** Supplied records follows **

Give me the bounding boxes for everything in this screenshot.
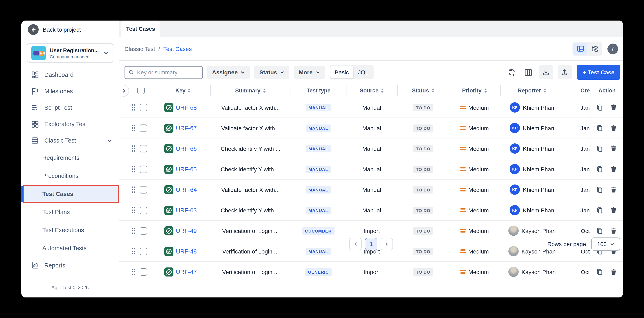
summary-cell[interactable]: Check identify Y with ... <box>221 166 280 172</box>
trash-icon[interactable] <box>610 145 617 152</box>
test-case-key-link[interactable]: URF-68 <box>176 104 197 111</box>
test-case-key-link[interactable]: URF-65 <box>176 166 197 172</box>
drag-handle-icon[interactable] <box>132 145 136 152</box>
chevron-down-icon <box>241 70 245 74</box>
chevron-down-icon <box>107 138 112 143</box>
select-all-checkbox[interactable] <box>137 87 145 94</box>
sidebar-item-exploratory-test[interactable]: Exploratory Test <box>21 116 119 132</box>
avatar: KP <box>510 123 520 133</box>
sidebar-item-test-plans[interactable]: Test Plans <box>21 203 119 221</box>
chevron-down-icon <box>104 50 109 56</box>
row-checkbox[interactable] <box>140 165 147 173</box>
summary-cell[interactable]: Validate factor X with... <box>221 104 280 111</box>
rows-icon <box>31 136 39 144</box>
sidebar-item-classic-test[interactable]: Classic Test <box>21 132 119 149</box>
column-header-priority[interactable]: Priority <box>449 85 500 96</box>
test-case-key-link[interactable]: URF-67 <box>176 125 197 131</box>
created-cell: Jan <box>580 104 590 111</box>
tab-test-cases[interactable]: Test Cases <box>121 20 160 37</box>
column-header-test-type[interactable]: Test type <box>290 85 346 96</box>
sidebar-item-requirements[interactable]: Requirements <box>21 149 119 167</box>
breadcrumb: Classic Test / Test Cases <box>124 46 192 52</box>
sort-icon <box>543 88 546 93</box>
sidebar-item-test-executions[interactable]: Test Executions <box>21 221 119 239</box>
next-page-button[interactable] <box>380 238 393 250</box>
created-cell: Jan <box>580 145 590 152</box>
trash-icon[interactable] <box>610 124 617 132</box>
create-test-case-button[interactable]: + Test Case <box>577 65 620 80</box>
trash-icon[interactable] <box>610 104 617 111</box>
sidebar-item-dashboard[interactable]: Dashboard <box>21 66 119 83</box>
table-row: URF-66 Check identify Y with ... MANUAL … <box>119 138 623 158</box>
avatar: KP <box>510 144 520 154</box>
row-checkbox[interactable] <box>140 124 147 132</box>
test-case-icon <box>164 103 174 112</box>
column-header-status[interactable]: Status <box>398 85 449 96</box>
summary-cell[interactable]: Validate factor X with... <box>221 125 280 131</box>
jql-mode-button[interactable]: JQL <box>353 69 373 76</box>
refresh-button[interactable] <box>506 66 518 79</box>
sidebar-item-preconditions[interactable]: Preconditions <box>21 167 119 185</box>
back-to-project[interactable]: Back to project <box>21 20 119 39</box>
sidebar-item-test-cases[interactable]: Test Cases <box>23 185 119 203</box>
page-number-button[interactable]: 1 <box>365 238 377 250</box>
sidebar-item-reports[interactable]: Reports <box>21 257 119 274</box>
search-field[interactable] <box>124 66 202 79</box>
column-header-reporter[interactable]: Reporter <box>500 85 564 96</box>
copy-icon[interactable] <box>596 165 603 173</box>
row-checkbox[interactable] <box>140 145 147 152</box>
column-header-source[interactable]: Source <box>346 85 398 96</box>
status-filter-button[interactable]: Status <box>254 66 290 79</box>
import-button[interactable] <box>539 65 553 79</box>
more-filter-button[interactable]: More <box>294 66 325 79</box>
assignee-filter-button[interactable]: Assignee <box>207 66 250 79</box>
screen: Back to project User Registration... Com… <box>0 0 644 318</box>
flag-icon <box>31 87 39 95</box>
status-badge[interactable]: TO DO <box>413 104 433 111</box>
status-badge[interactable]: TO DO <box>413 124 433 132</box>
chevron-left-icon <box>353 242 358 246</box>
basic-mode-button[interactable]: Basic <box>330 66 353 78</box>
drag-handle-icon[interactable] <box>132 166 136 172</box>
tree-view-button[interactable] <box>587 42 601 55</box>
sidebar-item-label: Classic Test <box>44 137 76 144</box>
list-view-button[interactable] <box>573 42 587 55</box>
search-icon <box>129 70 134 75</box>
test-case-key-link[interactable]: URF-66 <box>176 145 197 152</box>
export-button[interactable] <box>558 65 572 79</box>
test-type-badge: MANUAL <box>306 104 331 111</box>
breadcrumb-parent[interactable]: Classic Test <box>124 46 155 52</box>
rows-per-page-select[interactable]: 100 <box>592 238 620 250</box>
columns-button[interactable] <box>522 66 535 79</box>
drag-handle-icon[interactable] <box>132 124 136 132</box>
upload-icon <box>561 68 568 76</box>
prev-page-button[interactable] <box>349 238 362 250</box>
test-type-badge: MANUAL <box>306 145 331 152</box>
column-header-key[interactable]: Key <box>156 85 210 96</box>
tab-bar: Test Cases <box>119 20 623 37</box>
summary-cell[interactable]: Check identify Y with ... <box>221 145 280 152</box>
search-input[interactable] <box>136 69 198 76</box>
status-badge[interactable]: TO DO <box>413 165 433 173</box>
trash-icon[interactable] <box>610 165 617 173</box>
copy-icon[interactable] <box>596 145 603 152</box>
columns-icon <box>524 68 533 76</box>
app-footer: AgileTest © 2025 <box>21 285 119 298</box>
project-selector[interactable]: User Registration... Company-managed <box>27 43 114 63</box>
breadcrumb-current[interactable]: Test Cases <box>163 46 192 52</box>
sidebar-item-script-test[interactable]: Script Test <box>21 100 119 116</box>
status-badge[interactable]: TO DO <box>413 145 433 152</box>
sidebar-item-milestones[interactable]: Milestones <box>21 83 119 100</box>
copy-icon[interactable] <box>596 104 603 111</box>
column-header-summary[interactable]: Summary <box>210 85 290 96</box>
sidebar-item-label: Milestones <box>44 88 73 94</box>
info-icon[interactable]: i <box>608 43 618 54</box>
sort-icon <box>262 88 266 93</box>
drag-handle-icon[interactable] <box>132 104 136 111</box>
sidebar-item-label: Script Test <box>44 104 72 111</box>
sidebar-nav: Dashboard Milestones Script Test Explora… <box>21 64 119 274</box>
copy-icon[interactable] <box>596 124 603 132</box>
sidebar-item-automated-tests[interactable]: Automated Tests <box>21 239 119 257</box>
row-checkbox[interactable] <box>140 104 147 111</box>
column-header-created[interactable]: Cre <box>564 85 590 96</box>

** End of Supplied records **

** Assigned task **
Reproduce the records exactly, images excluded.

** Output of the exercise **
Give me the bounding boxes for everything in this screenshot.
summary-cell[interactable]: Check identify Y with ... <box>221 166 280 172</box>
trash-icon[interactable] <box>610 145 617 152</box>
test-case-key-link[interactable]: URF-68 <box>176 104 197 111</box>
test-case-key-link[interactable]: URF-65 <box>176 166 197 172</box>
drag-handle-icon[interactable] <box>132 145 136 152</box>
chevron-down-icon <box>241 70 245 74</box>
chevron-down-icon <box>107 138 112 143</box>
select-all-checkbox[interactable] <box>137 87 145 94</box>
sidebar-item-exploratory-test[interactable]: Exploratory Test <box>21 116 119 132</box>
avatar: KP <box>510 123 520 133</box>
sidebar-item-test-plans[interactable]: Test Plans <box>21 203 119 221</box>
chevron-down-icon <box>104 50 109 56</box>
row-checkbox[interactable] <box>140 165 147 173</box>
summary-cell[interactable]: Validate factor X with... <box>221 104 280 111</box>
rows-icon <box>31 136 39 144</box>
sidebar-item-classic-test[interactable]: Classic Test <box>21 132 119 149</box>
column-header-priority[interactable]: Priority <box>449 85 500 96</box>
test-case-key-link[interactable]: URF-67 <box>176 125 197 131</box>
created-cell: Jan <box>580 104 590 111</box>
tab-test-cases[interactable]: Test Cases <box>121 20 160 37</box>
column-header-test-type[interactable]: Test type <box>290 85 346 96</box>
sidebar-item-requirements[interactable]: Requirements <box>21 149 119 167</box>
breadcrumb: Classic Test / Test Cases <box>124 46 192 52</box>
sort-icon <box>543 88 546 93</box>
sidebar-item-test-executions[interactable]: Test Executions <box>21 221 119 239</box>
next-page-button[interactable] <box>380 238 393 250</box>
created-cell: Jan <box>580 145 590 152</box>
trash-icon[interactable] <box>610 124 617 132</box>
create-test-case-button[interactable]: + Test Case <box>577 65 620 80</box>
trash-icon[interactable] <box>610 104 617 111</box>
sidebar-item-dashboard[interactable]: Dashboard <box>21 66 119 83</box>
table-row: URF-66 Check identify Y with ... MANUAL … <box>119 138 623 158</box>
avatar: KP <box>510 144 520 154</box>
row-checkbox[interactable] <box>140 124 147 132</box>
test-case-icon <box>164 103 174 112</box>
column-header-status[interactable]: Status <box>398 85 449 96</box>
summary-cell[interactable]: Validate factor X with... <box>221 125 280 131</box>
jql-mode-button[interactable]: JQL <box>353 69 373 76</box>
refresh-button[interactable] <box>506 66 518 79</box>
sidebar-item-preconditions[interactable]: Preconditions <box>21 167 119 185</box>
back-to-project[interactable]: Back to project <box>21 20 119 39</box>
sidebar-item-test-cases[interactable]: Test Cases <box>23 185 119 203</box>
page-number-button[interactable]: 1 <box>365 238 377 250</box>
sidebar-item-reports[interactable]: Reports <box>21 257 119 274</box>
search-field[interactable] <box>124 66 202 79</box>
column-header-reporter[interactable]: Reporter <box>500 85 564 96</box>
copy-icon[interactable] <box>596 165 603 173</box>
row-checkbox[interactable] <box>140 145 147 152</box>
column-header-source[interactable]: Source <box>346 85 398 96</box>
status-filter-button[interactable]: Status <box>254 66 290 79</box>
import-button[interactable] <box>539 65 553 79</box>
more-filter-button[interactable]: More <box>294 66 325 79</box>
assignee-filter-button[interactable]: Assignee <box>207 66 250 79</box>
screen: Back to project User Registration... Com… <box>0 0 644 318</box>
flag-icon <box>31 87 39 95</box>
status-badge[interactable]: TO DO <box>413 104 433 111</box>
status-badge[interactable]: TO DO <box>413 124 433 132</box>
chevron-left-icon <box>353 242 358 246</box>
basic-mode-button[interactable]: Basic <box>330 66 353 78</box>
drag-handle-icon[interactable] <box>132 166 136 172</box>
tree-view-button[interactable] <box>587 42 601 55</box>
sidebar-item-label: Classic Test <box>44 137 76 144</box>
list-view-button[interactable] <box>573 42 587 55</box>
search-icon <box>129 70 134 75</box>
test-case-key-link[interactable]: URF-66 <box>176 145 197 152</box>
export-button[interactable] <box>558 65 572 79</box>
test-type-badge: MANUAL <box>306 104 331 111</box>
breadcrumb-parent[interactable]: Classic Test <box>124 46 155 52</box>
rows-per-page-select[interactable]: 100 <box>592 238 620 250</box>
columns-button[interactable] <box>522 66 535 79</box>
drag-handle-icon[interactable] <box>132 124 136 132</box>
upload-icon <box>561 68 568 76</box>
prev-page-button[interactable] <box>349 238 362 250</box>
test-type-badge: MANUAL <box>306 145 331 152</box>
column-header-key[interactable]: Key <box>156 85 210 96</box>
tab-bar: Test Cases <box>119 20 623 37</box>
summary-cell[interactable]: Check identify Y with ... <box>221 145 280 152</box>
search-input[interactable] <box>136 69 198 76</box>
status-badge[interactable]: TO DO <box>413 165 433 173</box>
trash-icon[interactable] <box>610 165 617 173</box>
copy-icon[interactable] <box>596 145 603 152</box>
columns-icon <box>524 68 533 76</box>
app-footer: AgileTest © 2025 <box>21 285 119 298</box>
project-selector[interactable]: User Registration... Company-managed <box>27 43 114 63</box>
breadcrumb-current[interactable]: Test Cases <box>163 46 192 52</box>
sidebar-item-script-test[interactable]: Script Test <box>21 100 119 116</box>
status-badge[interactable]: TO DO <box>413 145 433 152</box>
sidebar-item-milestones[interactable]: Milestones <box>21 83 119 100</box>
copy-icon[interactable] <box>596 104 603 111</box>
column-header-summary[interactable]: Summary <box>210 85 290 96</box>
sidebar-item-label: Milestones <box>44 88 73 94</box>
info-icon[interactable]: i <box>608 43 618 54</box>
sort-icon <box>262 88 266 93</box>
drag-handle-icon[interactable] <box>132 104 136 111</box>
sidebar-item-label: Script Test <box>44 104 72 111</box>
sidebar-nav: Dashboard Milestones Script Test Explora… <box>21 64 119 274</box>
copy-icon[interactable] <box>596 124 603 132</box>
sidebar-item-automated-tests[interactable]: Automated Tests <box>21 239 119 257</box>
row-checkbox[interactable] <box>140 104 147 111</box>
column-header-created[interactable]: Cre <box>564 85 590 96</box>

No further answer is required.